|
|
|
|
|
by fatso784
1056 days ago
|
|
I like the support for Vector DBs and LLaMa-2. I'm curious as to whether and what influences compelled PromptTools, and how it differs from other tools in this space. For context, we've also released a prompt engineering IDE, ChainForge, which is open-source and has many of the features here, such as querying multiple models at once, prompt templating, evaluating responses with Python/JS code and LLM scorers, plotting responses, etc (https://github.com/ianarawjo/ChainForge and a playground at http://chainforge.ai). One big problem we're seeing in this space is over-trust in LLM scorers as 'evaluators'. I've personally seen that minor tweaks to a scoring prompt can sometimes result in vastly different evaluation 'results.' Given recent debacles (https://news.ycombinator.com/item?id=36370685), I'm wondering how we can design LLMOps tools for evaluation which both support the use of LLMs as scorers, but also caution users about their results.

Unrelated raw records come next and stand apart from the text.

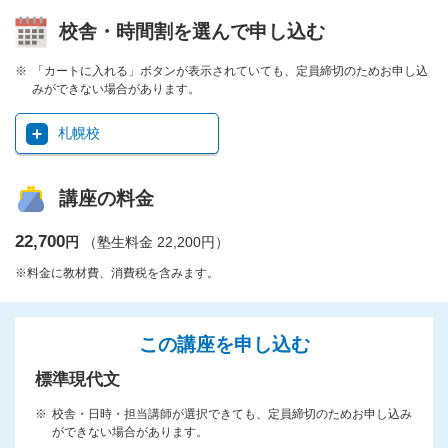
校舎・時間割を選んで申し込む
「カートに入れる」ボタンが表示されていても、定員締切のためお申し込
みができない場合があります。
札幌校
講座の料金
22,700
円
（塾生料金 22,200円）
※料金に教材費、消費税を含みます。
この講座を申し込む
標準現代文
校舎・日時・担当講師が選択できても、定員締切のためお申し込み
ができない場合があります。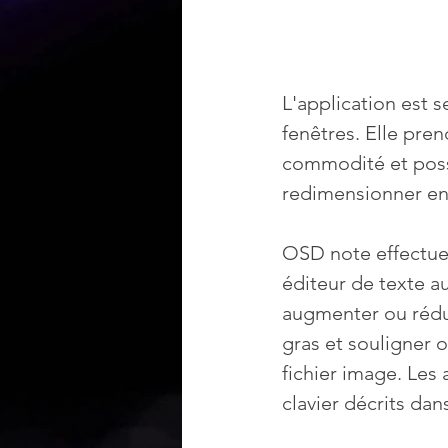
L'application est 
fenêtres. Elle pren
commodité et poss
redimensionner en 
OSD note effectue
éditeur de texte a
augmenter ou réduir
gras et souligner o
fichier image. Les
clavier décrits dan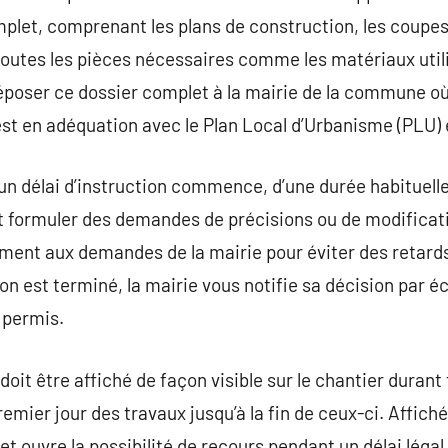
plet, comprenant les plans de construction, les coupes,
toutes les pièces nécessaires comme les matériaux utilis
époser ce dossier complet à la mairie de la commune où s
 est en adéquation avec le Plan Local d’Urbanisme (PLU) 
 un délai d’instruction commence, d’une durée habituelle
t formuler des demandes de précisions ou de modificatio
ent aux demandes de la mairie pour éviter des retard
ion est terminé, la mairie vous notifie sa décision par éc
 permis.
doit être affiché de façon visible sur le chantier durant
emier jour des travaux jusqu’à la fin de ceux-ci. Affiché 
 et ouvre la possibilité de recours pendant un délai légal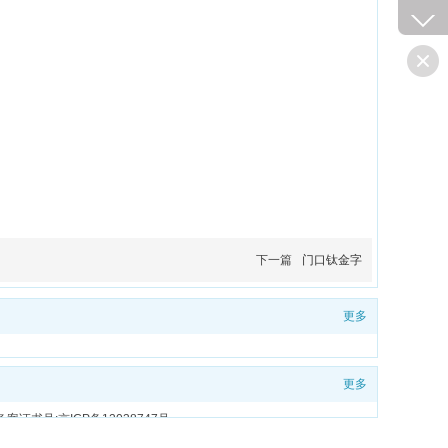
下一篇
门口钛金字
更多
更多
备案证书号:京ICP备12038747号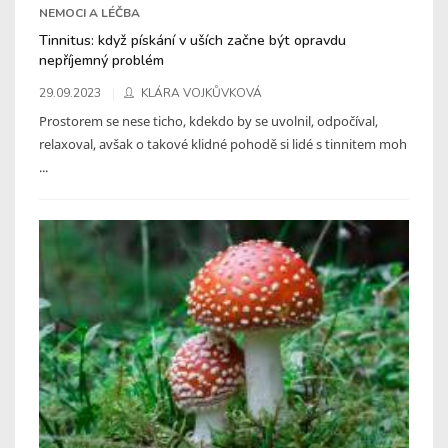
NEMOCI A LÉČBA
Tinnitus: když pískání v uších začne být opravdu
nepříjemný problém
29.09.2023
KLÁRA VOJKŮVKOVÁ
Prostorem se nese ticho, kdekdo by se uvolnil, odpočíval,
relaxoval, avšak o takové klidné pohodě si lidé s tinnitem moh
...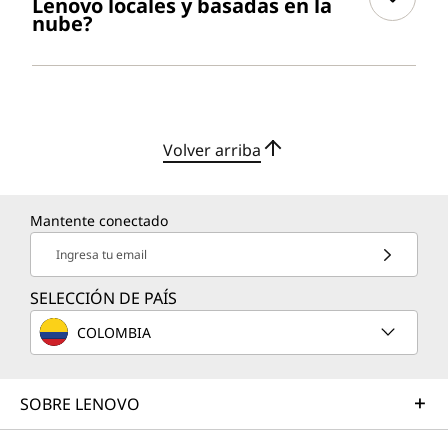
Lenovo locales y basadas en la
nube?
Volver arriba
Mantente conectado
Ingresa tu email
SELECCIÓN DE PAÍS
COLOMBIA
SOBRE LENOVO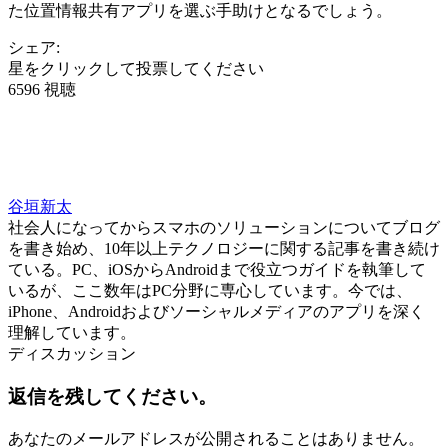
た位置情報共有アプリを選ぶ手助けとなるでしょう。
シェア:
星をクリックして投票してください
6596 視聴
谷垣新太
社会人になってからスマホのソリューションについてブログ
を書き始め、10年以上テクノロジーに関する記事を書き続け
ている。PC、iOSからAndroidまで役立つガイドを執筆して
いるが、ここ数年はPC分野に専心しています。今では、
iPhone、Androidおよびソーシャルメディアのアプリを深く
理解しています。
ディスカッション
返信を残してください。
あなたのメールアドレスが公開されることはありません。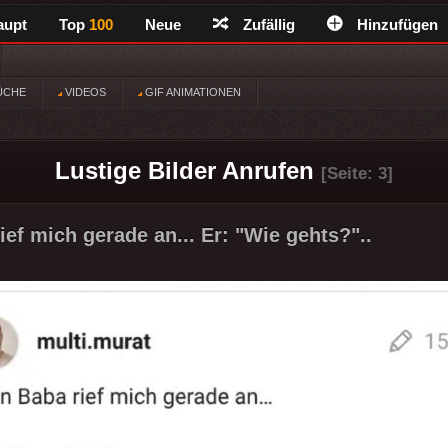
aupt
Top
100
Neue
Zufällig
Hinzufügen
ÜCHE
VIDEOS
GIF ANIMATIONEN
Lustige Bilder Anrufen
[Seite: 3]
ief mich gerade an... Er: "Wie gehts?"..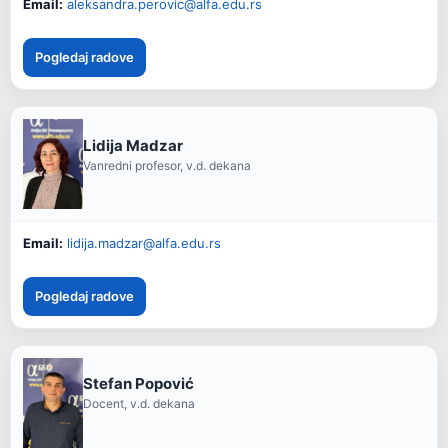
Email:
aleksandra.perovic@alfa.edu.rs
Pogledaj radove
Lidija Madzar
Vanredni profesor, v.d. dekana
Email:
lidija.madzar@alfa.edu.rs
Pogledaj radove
Stefan Popović
Docent, v.d. dekana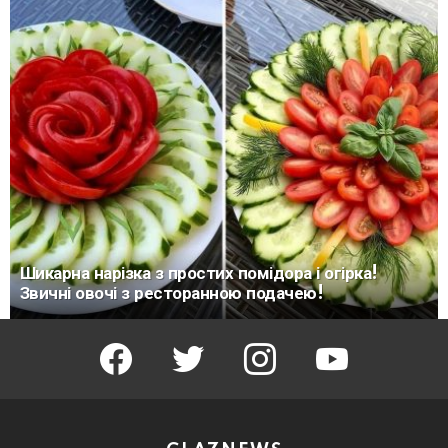
Шикарна нарізка з простих помідора і огірка!
Звичні овочі з ресторанною подачею!
facebook
twitter
instagram
youtube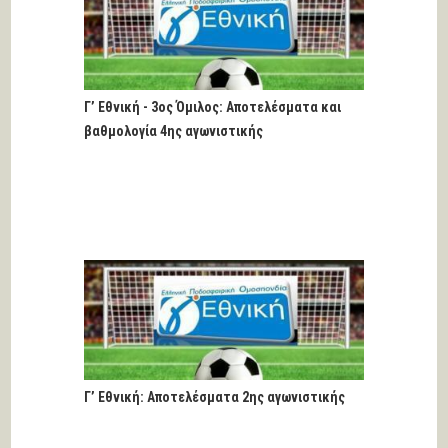
Γ’ Εθνική - 3ος Όμιλος: Αποτελέσματα και
βαθμολογία 4ης αγωνιστικής
Γ’ Εθνική: Αποτελέσματα 2ης αγωνιστικής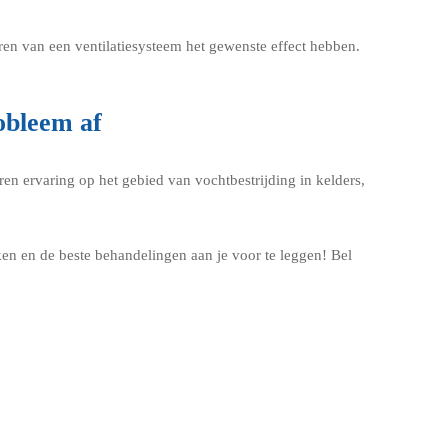
eren van een ventilatiesysteem het gewenste effect hebben.
obleem af
ren ervaring op het gebied van vochtbestrijding in kelders,
en en de beste behandelingen aan je voor te leggen! Bel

Are you thinking similarly about this question, or seen usability testing which points to over-trust in 'auto-evaluators' as an emerging problem? |
|
We offer auto-evals as one tool in the toolbox. We also consider structured output validations, semantic similarity to an expected result, and manual feedback gathering. If anything, I've seen that people are more skeptical of LLM auto-eval because of the inherent circularity, rather than over-trusting it.
Do you have any suggestions for other evaluation methods we should add? We just got started in July and we're eager to incorporate feedback and keep building.